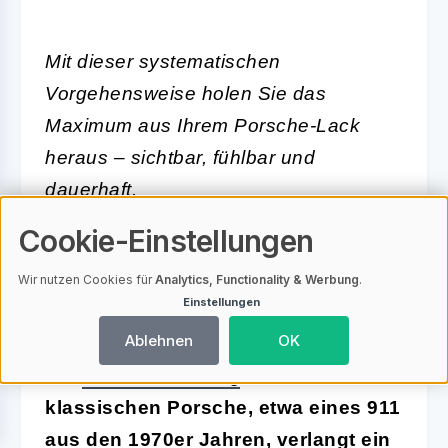
Mit dieser systematischen
Vorgehensweise holen Sie das
Maximum aus Ihrem Porsche-Lack
heraus – sichtbar, fühlbar und
dauerhaft.
Cookie-Einstellungen
Beispiel aus der Praxis: So
Wir nutzen Cookies für
Analytics, Functionality & Werbung
.
gelingt die Lackaufbereitung bei
Einstellungen
einem klassischen Porsche
Ablehnen
OK
Die
Lackaufbereitung
eines
klassischen Porsche, etwa eines 911
aus den 1970er Jahren, verlangt ein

• • •

## Required work
Can you retype every record above exactly, leaving out the pictures?

## Reply to the exercise
Mit dieser systematischen
Vorgehensweise holen Sie das
Maximum aus Ihrem Porsche-Lack
heraus – sichtbar, fühlbar und
dauerhaft.
Cookie-Einstellungen
Beispiel aus der Praxis: So
Wir nutzen Cookies für
Analytics, Functionality & Werbung
.
gelingt die Lackaufbereitung bei
Einstellungen
einem klassischen Porsche
Ablehnen
OK
Die
Lackaufbereitung
eines
klassischen Porsche, etwa eines 911
aus den 1970er Jahren, verlangt ein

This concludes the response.